Blanka w strachu w nowym sezonie "Na dobre i na złe". Takie objawy choroby zauważy u Niny!
Choroba małej Niny w nadchodzących odcinkach "Na dobre i na złe" po wakacjach będzie ciosem dla Blanki! Nie dość, że lekarka nie przestanie się bać, że jej mąż Mario Milewski (Marcin Korcz) znów się pojawi i zabierze jej dziecko, to jeszcze dojdzie lęk o zdrowie córki. Chociaż pozostanie pod troskliwą opieką Krzysztofa Radwana (Mateusz Damięcki), a Mario nie będzie się z nią kontaktował, to strach o Ninę nasili się z każdym dniem.
W pewnym momencie Krzysiek w nowym sezonie "Na dobre i na złe" uzna, że panika, zdenerwowanie Blanki udziela się jej córce, ale młoda mama będzie innego zdania. Uzna, że mała Nina jest chora, że dzieje się z nią coś złego. Skąd te podejrzenia? Jak podaje portal światseriali.interia.pl Blanka zauważy u córki niepokojące objawy: przerywany, nierównomierny oddech, zanoszący płacz.
Na co będzie chora córka Blanki w następnym sezonie "Na dobre i na złe"?

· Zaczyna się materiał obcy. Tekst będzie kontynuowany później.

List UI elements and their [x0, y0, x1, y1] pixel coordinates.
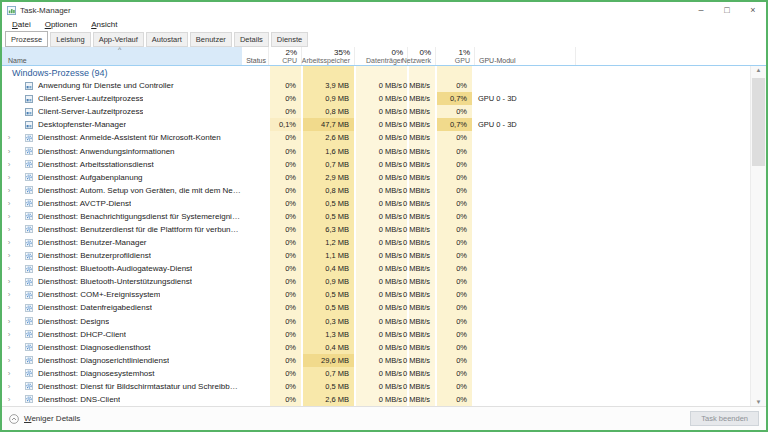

Jedynym ratunkiem dla córki Blanki w "Na dobre i na złe" po wakacyjnej przerwie będzie Stefan Tretter, przyjaciel i ordynator pediatrii szpitala w Leśnej Górze. To właśnie do niego zgłosi się na badania z Niną. Właśnie Tretter zauważy, że córka Blanki cierpi z powodu bólu, a do tego ma lekką asymetrię żuchwy.

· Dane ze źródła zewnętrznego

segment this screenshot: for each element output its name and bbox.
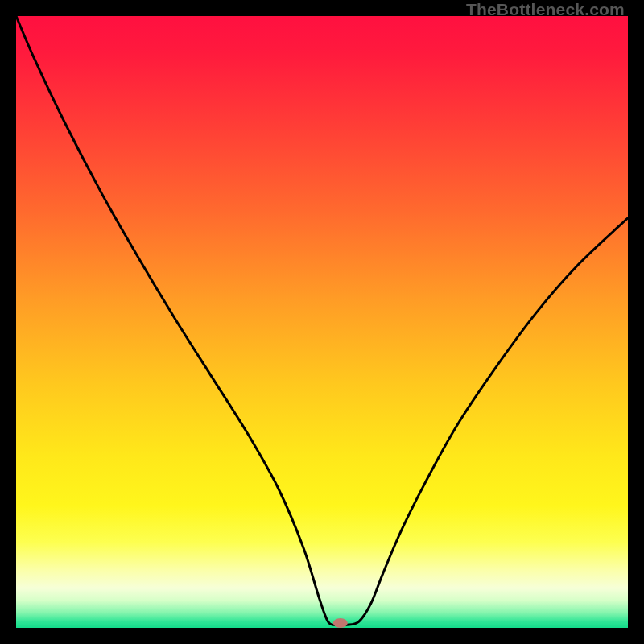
gradient-background xyxy=(16,16,628,628)
plot-area xyxy=(16,16,628,628)
chart-frame: TheBottleneck.com xyxy=(0,0,644,644)
chart-svg xyxy=(16,16,628,628)
watermark-text: TheBottleneck.com xyxy=(466,0,625,19)
minimum-marker xyxy=(333,618,348,628)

- Taki maluch nie kłamie. Boli - płacze, nie boli - śmieje się - oceni Stefan, który poda Ninie leki i zleci bardziej szczegółowe badania.
Ale wstępna diagnoza Trettera już wystarczy, by na początku następnego sezonu "Na dobre i na złe" Blanka zaczęła się bać, że Nina jest chora na nowotwór. Nawet Radwan nie zdoła jej pocieszyć, że powinna poczekać na ostateczne wyniki badań i to, co powie Tretter. Dopiero w kolejnych odcinkach "Na dobre i na złe" wyjaśni się czy i na co jest chora córka Blanki.